A Convolutional Recurrent Neural Network (CRNN) trained on 332 annotated songs is used to make binary predictions of whether a meter in a song belongs to a chorus or not, achieving an F1 score of 0.876 (Precision: 0.884, Recall: 0.869) on an unseen testset of 50 songs. This repository contains various Python notebooks, scripts, and resources that support the end-to-end data science process for chorus detection, including data collection, exploratory data analysis, digital signal processing techniques, and modeling. Additionally, it includes a user-friendly command-line tool that leverages the audio processing pipeline and pre-trained CRNN model to predict chorus locations in songs from YouTube links.

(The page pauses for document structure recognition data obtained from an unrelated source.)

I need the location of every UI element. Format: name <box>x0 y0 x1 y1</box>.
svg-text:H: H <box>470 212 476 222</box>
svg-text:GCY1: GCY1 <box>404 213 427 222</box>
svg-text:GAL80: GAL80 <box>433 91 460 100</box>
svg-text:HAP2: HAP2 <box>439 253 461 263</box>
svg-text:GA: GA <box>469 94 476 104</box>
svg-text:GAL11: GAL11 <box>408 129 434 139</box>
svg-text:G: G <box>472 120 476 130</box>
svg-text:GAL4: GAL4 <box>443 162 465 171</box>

The dataset consists of 332 manually labeled songs, predominantly from electronic music genres. The data wrangling steps included:
- Audio preprocessing - formatting songs uniformly, processing at consistent sampling rate, trimming silence, extracting metadata using Spotify's API. See Jupyter Notebook
- Manual chorus labeling - label start/end timestamp of choruses, skipping ambiguous songs. More details on the annotation process can be found in the Mixin Annotation Guide
The EDA aimed to uncover insights and patterns to inform model development. First, we examined the distribution of chorus labels across out dataset and how choruses might differ from non-choruses. Audio features pertaining to the spectral, rhythmic, tonal, and energy properties of music were extracted, quantified, and visualized to better understand the characteristics of music that are relevant to the task of chorus detection. Below are examples of audio feature visualizations of a song with 3 choruses (highlighted in green).

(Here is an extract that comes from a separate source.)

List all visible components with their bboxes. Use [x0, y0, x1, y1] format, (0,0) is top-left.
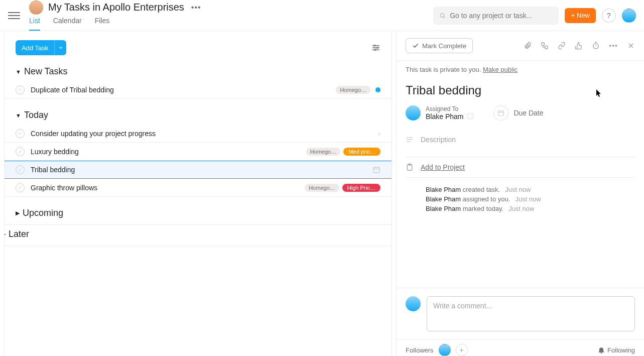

More details on the EDA process can be found in the following notebooks:
- EDA Part 1: Label distribution, label validity, A/B testing of feature extraction methods, audio feature visualization
- EDA Part 2: Finding optimal number of components for decomposing audio features, quantifying audio features and comparing between chorus vs. non-chorus
- Extracted features include Root Mean Squared energy, key-invariant chromagrams, Melspectrograms, MFCCs, and tempograms. The latter four features are decomposed using Non-negative Matrix Factorization with their optimal number of components derived during EDA.
- Songs are segmented into timesteps based on musical meters (computed using tempo and time-signature). This introduces an inductive bias to help the CRNN learn more relevant features and patterns.

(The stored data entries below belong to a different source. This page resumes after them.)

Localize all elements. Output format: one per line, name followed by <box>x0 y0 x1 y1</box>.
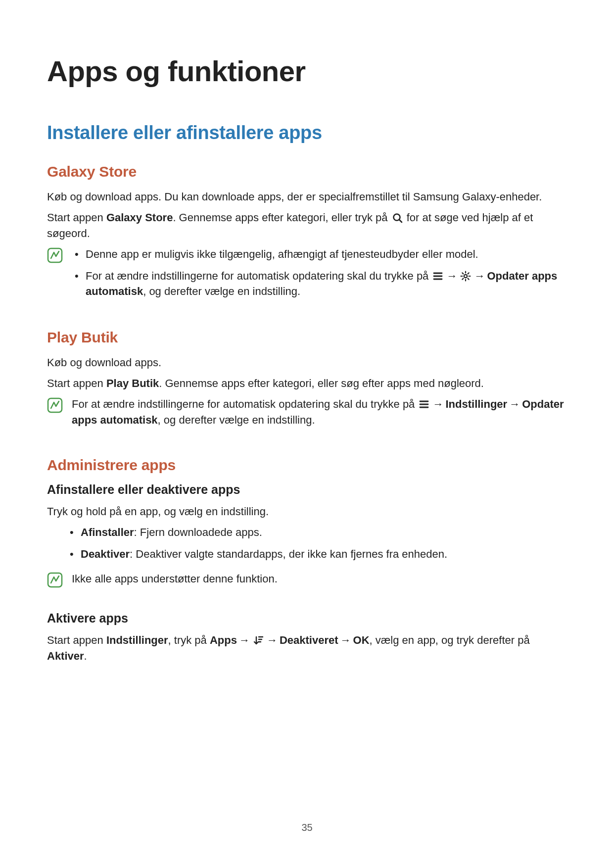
heading-activate: Aktivere apps <box>47 611 567 626</box>
section-heading-install: Installere eller afinstallere apps <box>47 122 567 144</box>
app-name-play-store: Play Butik <box>106 377 159 389</box>
section-play-store: Play Butik Køb og download apps. Start a… <box>47 329 567 433</box>
note-text-support: Ikke alle apps understøtter denne funkti… <box>72 571 567 587</box>
app-name-galaxy-store: Galaxy Store <box>106 211 173 224</box>
note-body: Ikke alle apps understøtter denne funkti… <box>72 571 567 592</box>
arrow: → <box>267 632 278 648</box>
arrow: → <box>340 632 351 648</box>
page-number: 35 <box>0 822 614 833</box>
heading-manage-apps: Administrere apps <box>47 457 567 474</box>
menu-label-activate: Aktiver <box>47 650 84 662</box>
text: : Deaktiver valgte standardapps, der ikk… <box>130 548 447 560</box>
arrow: → <box>239 632 250 648</box>
menu-icon <box>432 270 443 281</box>
menu-icon <box>419 398 429 409</box>
note-galaxy: Denne app er muligvis ikke tilgængelig, … <box>47 246 567 306</box>
arrow: → <box>432 396 443 412</box>
app-name-settings: Indstillinger <box>106 634 168 646</box>
option-disable: Deaktiver: Deaktiver valgte standardapps… <box>67 546 567 562</box>
note-play: For at ændre indstillingerne for automat… <box>47 396 567 433</box>
text-activate-instr: Start appen Indstillinger, tryk på Apps … <box>47 632 567 664</box>
text: , og derefter vælge en indstilling. <box>143 285 300 297</box>
label-uninstall: Afinstaller <box>81 526 134 538</box>
heading-play-store: Play Butik <box>47 329 567 346</box>
text: Start appen <box>47 634 106 646</box>
text: . Gennemse apps efter kategori, eller tr… <box>173 211 390 224</box>
text: . Gennemse apps efter kategori, eller sø… <box>159 377 484 389</box>
heading-galaxy-store: Galaxy Store <box>47 163 567 180</box>
subsection-activate: Aktivere apps Start appen Indstillinger,… <box>47 611 567 664</box>
text: For at ændre indstillingerne for automat… <box>72 398 418 410</box>
menu-label-deactivated: Deaktiveret <box>280 634 338 646</box>
note-icon <box>47 247 63 263</box>
menu-label-apps: Apps <box>210 634 237 646</box>
subsection-uninstall: Afinstallere eller deaktivere apps Tryk … <box>47 482 567 592</box>
text: For at ændre indstillingerne for automat… <box>86 270 431 282</box>
arrow: → <box>509 396 520 412</box>
text: , og derefter vælge en indstilling. <box>158 414 315 426</box>
section-galaxy-store: Galaxy Store Køb og download apps. Du ka… <box>47 163 567 305</box>
text-galaxy-desc: Køb og download apps. Du kan downloade a… <box>47 189 567 205</box>
note-body: Denne app er muligvis ikke tilgængelig, … <box>72 246 567 306</box>
text: Start appen <box>47 211 106 224</box>
note-text-play-autoupdate: For at ændre indstillingerne for automat… <box>72 396 567 428</box>
note-icon <box>47 397 63 413</box>
text-play-instr: Start appen Play Butik. Gennemse apps ef… <box>47 376 567 391</box>
option-uninstall: Afinstaller: Fjern downloadede apps. <box>67 525 567 540</box>
filter-icon <box>253 634 264 645</box>
text: : Fjern downloadede apps. <box>134 526 262 538</box>
heading-uninstall: Afinstallere eller deaktivere apps <box>47 482 567 497</box>
text-uninstall-instr: Tryk og hold på en app, og vælg en indst… <box>47 504 567 520</box>
menu-label-ok: OK <box>353 634 370 646</box>
section-manage-apps: Administrere apps Afinstallere eller dea… <box>47 457 567 664</box>
label-disable: Deaktiver <box>81 548 130 560</box>
text: , tryk på <box>168 634 210 646</box>
text: , vælg en app, og tryk derefter på <box>370 634 530 646</box>
note-icon <box>47 572 63 588</box>
note-uninstall: Ikke alle apps understøtter denne funkti… <box>47 571 567 592</box>
text-galaxy-instr: Start appen Galaxy Store. Gennemse apps … <box>47 210 567 241</box>
menu-label-settings: Indstillinger <box>445 398 507 410</box>
search-icon <box>392 212 403 223</box>
text-play-desc: Køb og download apps. <box>47 355 567 371</box>
text: . <box>84 650 87 662</box>
arrow: → <box>474 268 485 284</box>
page-container: Apps og funktioner Installere eller afin… <box>0 0 614 868</box>
arrow: → <box>446 268 457 284</box>
gear-icon <box>460 270 471 281</box>
page-title: Apps og funktioner <box>47 54 567 88</box>
note-item-autoupdate: For at ændre indstillingerne for automat… <box>72 268 567 300</box>
text: Start appen <box>47 377 106 389</box>
note-item-availability: Denne app er muligvis ikke tilgængelig, … <box>72 246 567 262</box>
note-body: For at ændre indstillingerne for automat… <box>72 396 567 433</box>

- Positional encoding is applied to every meter in a song and every audio frame in a meter.
- Songs and labels are uniformly padded and split into train/validation/test sets. Data is processed into batch sizes of 32 using a custom generator.
The CRNN model consists of:
- Three 1D convolutional layers with ReLU and max-pooling to extract local patterns
- A Bidirectional LSTM layer to model long-range temporal dependencies
- A TimeDistributed Dense output layer with sigmoid activation for meter-wise predictions
def create_crnn_model(max_frames_per_meter, max_meters, n_features):
"""
Args:
max_frames_per_meter (int): Maximum number of frames per meter.
max_meters (int): Maximum number of meters.
n_features (int): Number of features per frame.
"""
frame_input = layers.Input(shape=(max_frames_per_meter, n_features))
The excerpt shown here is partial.